[Page-level text extractions]
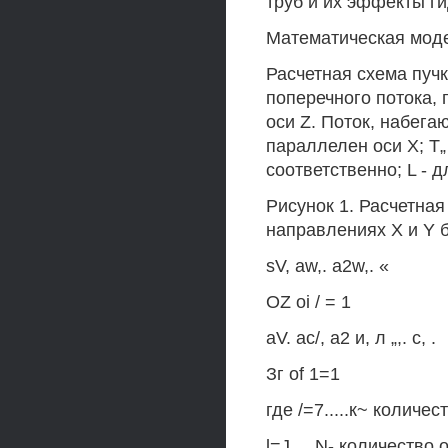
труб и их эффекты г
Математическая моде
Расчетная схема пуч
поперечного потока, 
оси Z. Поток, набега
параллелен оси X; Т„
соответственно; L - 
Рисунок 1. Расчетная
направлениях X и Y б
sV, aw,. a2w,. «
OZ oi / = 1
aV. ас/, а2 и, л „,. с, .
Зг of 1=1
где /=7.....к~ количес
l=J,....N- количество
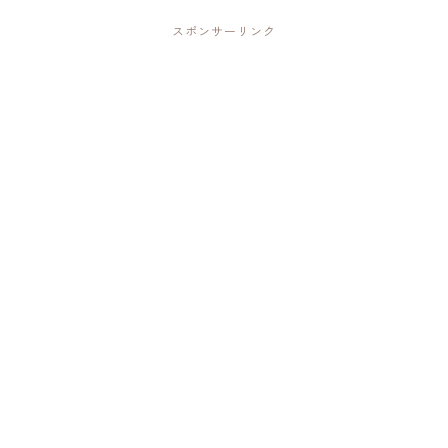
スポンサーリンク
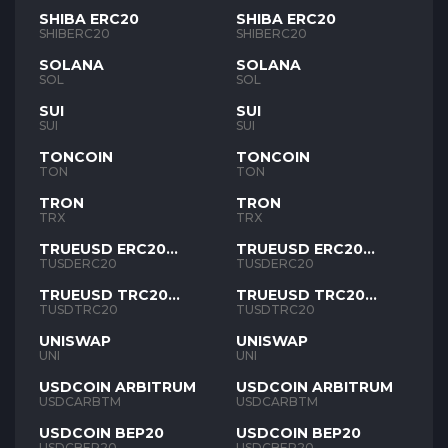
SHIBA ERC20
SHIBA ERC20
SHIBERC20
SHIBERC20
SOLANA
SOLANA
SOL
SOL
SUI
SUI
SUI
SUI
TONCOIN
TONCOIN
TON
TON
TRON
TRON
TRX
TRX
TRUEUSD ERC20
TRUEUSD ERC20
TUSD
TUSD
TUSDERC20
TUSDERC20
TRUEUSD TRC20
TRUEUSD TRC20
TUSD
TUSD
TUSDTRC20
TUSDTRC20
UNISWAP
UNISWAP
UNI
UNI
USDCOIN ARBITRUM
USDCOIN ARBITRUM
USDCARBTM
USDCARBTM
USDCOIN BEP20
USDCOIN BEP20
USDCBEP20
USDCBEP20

--

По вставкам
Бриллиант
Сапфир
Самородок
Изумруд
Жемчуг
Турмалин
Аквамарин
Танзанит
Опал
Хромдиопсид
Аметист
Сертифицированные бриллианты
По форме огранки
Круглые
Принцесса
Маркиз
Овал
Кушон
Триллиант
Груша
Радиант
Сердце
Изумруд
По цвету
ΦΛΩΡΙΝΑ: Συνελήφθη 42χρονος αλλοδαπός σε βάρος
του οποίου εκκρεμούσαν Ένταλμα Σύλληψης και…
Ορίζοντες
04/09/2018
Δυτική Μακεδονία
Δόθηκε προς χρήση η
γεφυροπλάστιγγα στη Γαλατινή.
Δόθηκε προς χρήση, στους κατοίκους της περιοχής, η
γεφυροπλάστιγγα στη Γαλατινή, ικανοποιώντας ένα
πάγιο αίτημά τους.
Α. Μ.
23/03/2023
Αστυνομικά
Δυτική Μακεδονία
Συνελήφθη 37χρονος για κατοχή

[Your goal]
Your answer should consist of copies of the lines above that include the string "γεφυροπλάστιγγα".

[Written response]
γεφυροπλάστιγγα στη Γαλατινή.
γεφυροπλάστιγγα στη Γαλατινή, ικανοποιώντας ένα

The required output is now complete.